4. Notices to Account Debtors and Obligors in Security Agreement.
Section 3(b) of the Security Agreement is amended and restated to read in its
entirety as follows:
Agent may at any time after an Event of Default has occurred
and is continuing, without prior notice to any Grantor, notify Account
Debtors and other Persons obligated on the Collateral that Agent has a
security interest therein, and that payments shall be made directly to
Agent. Upon the request of Agent during the continuance of an Event of
Default, each Grantor shall so notify Account Debtors and other Persons
obligated on Collateral. Once any such notice has been given to any
Account Debtor or other Person obligated on the Collateral, the
affected Grantor shall not give any contrary instructions to such
Account Debtor or other Person without Agent's prior written consent.
5. Payment Intangibles in Security Agreement. Section 3(c) of the
Security Agreement is amended as follows: After each reference to "Chattel
Paper", the following phrase is added:
and/or payment intangibles
6. Power to Transfer in Security Agreement.
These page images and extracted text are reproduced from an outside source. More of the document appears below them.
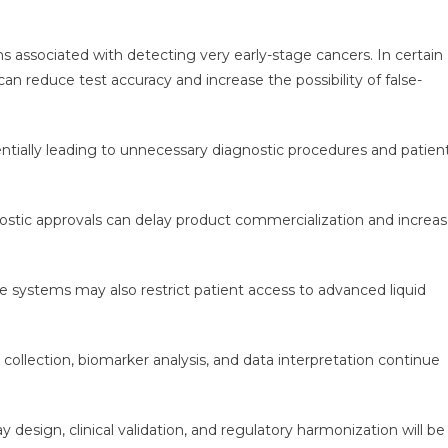
ns associated with detecting very early-stage cancers. In certain
an reduce test accuracy and increase the possibility of false-
entially leading to unnecessary diagnostic procedures and patien
ostic approvals can delay product commercialization and increa
e systems may also restrict patient access to advanced liquid
 collection, biomarker analysis, and data interpretation continue
design, clinical validation, and regulatory harmonization will be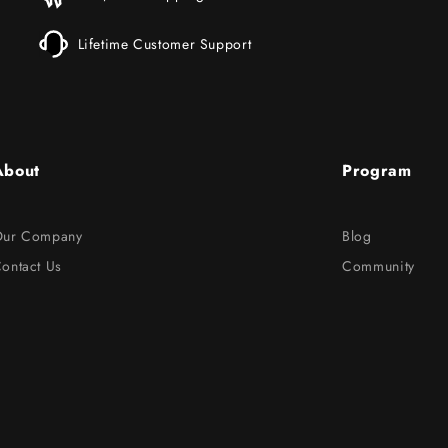
Lifetime Customer Support
About
Program
ur Company
Blog
ontact Us
Community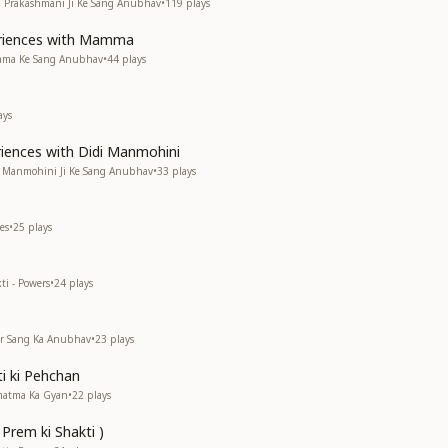
di Prakashmani Ji Ke Sang Anubhav
•
119
plays
eriences with Mamma
amma Ke Sang Anubhav
•
44
plays
ays
riences with Didi Manmohini
di Manmohini Ji Ke Sang Anubhav
•
33
plays
es
•
25
plays
ti - Powers
•
24
plays
kar Sang Ka Anubhav
•
23
plays
i ki Pehchan
rmatma Ka Gyan
•
22
plays
 Prem ki Shakti )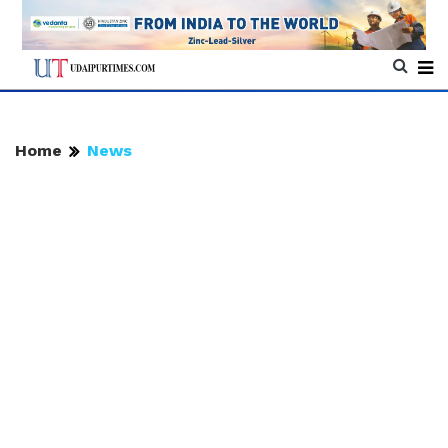
Home
News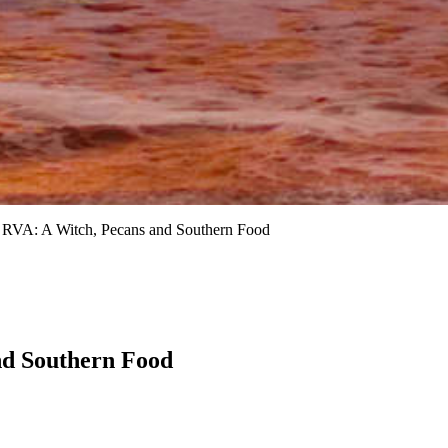
RVA: A Witch, Pecans and Southern Food
nd Southern Food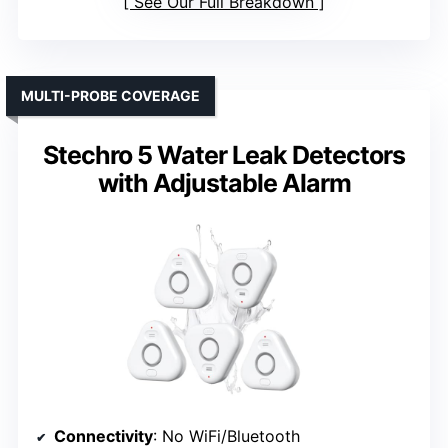
See Our Full Breakdown
MULTI-PROBE COVERAGE
Stechro 5 Water Leak Detectors
with Adjustable Alarm
Connectivity
: No WiFi/Bluetooth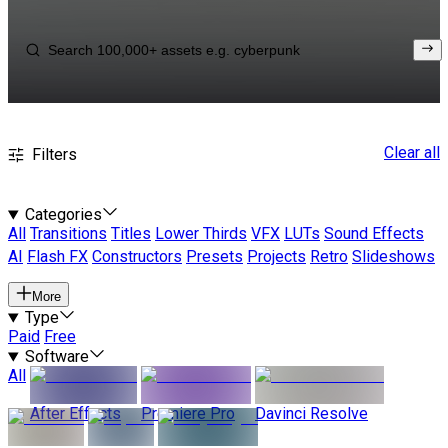
Clear all
Filters
Categories
All
Transitions
Titles
Lower Thirds
VFX
LUTs
Sound Effects
AI
Flash FX
Constructors
Presets
Projects
Retro
Slideshows
More
Type
Paid
Free
Software
All
After Effects
Premiere Pro
Davinci Resolve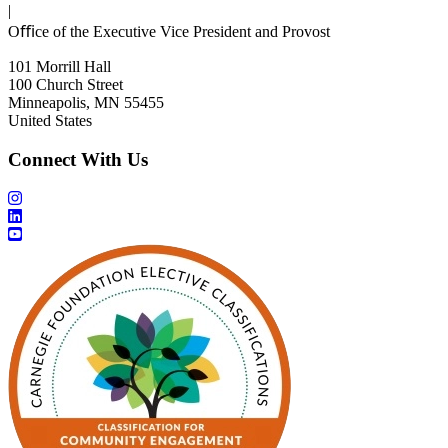
|
Oﬃce of the Executive Vice President and Provost
101 Morrill Hall
100 Church Street
Minneapolis, MN 55455
United States
Connect With Us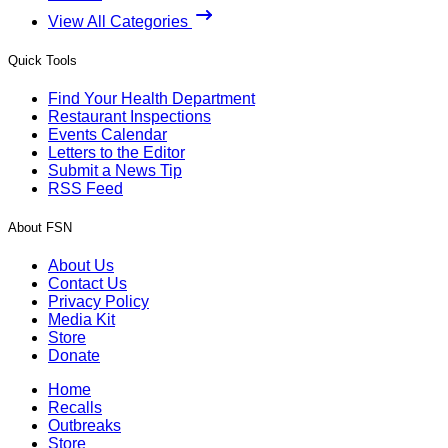
View All Categories
Quick Tools
Find Your Health Department
Restaurant Inspections
Events Calendar
Letters to the Editor
Submit a News Tip
RSS Feed
About FSN
About Us
Contact Us
Privacy Policy
Media Kit
Store
Donate
Home
Recalls
Outbreaks
Store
Section 4(a) of the
Security Agreement is amended and restated to read in its entirety as follows:
Each Grantor has rights in and the power to transfer each item
of the Collateral upon which it purports to xxxxx x Xxxx hereunder free
and clear of any and all Liens other than Permitted Encumbrances.
7. The second sentence of Section 4(c) of the Security Agreement is
amended and restated to read in its entirety as follows:
Such Lien is prior to all other Liens, except Permitted
Encumbrances that would be prior to Liens in favor of Agent for the
benefit of Agent and Lenders as a matter of law or pursuant to the Term
Intercreditor Agreement, and is enforceable as such as against any and
all creditors of and purchasers from any Grantor (other than purchasers
and lessees of Inventory in the ordinary course of business and
non-exclusive licensees of General Intangibles in the ordinary course
of business).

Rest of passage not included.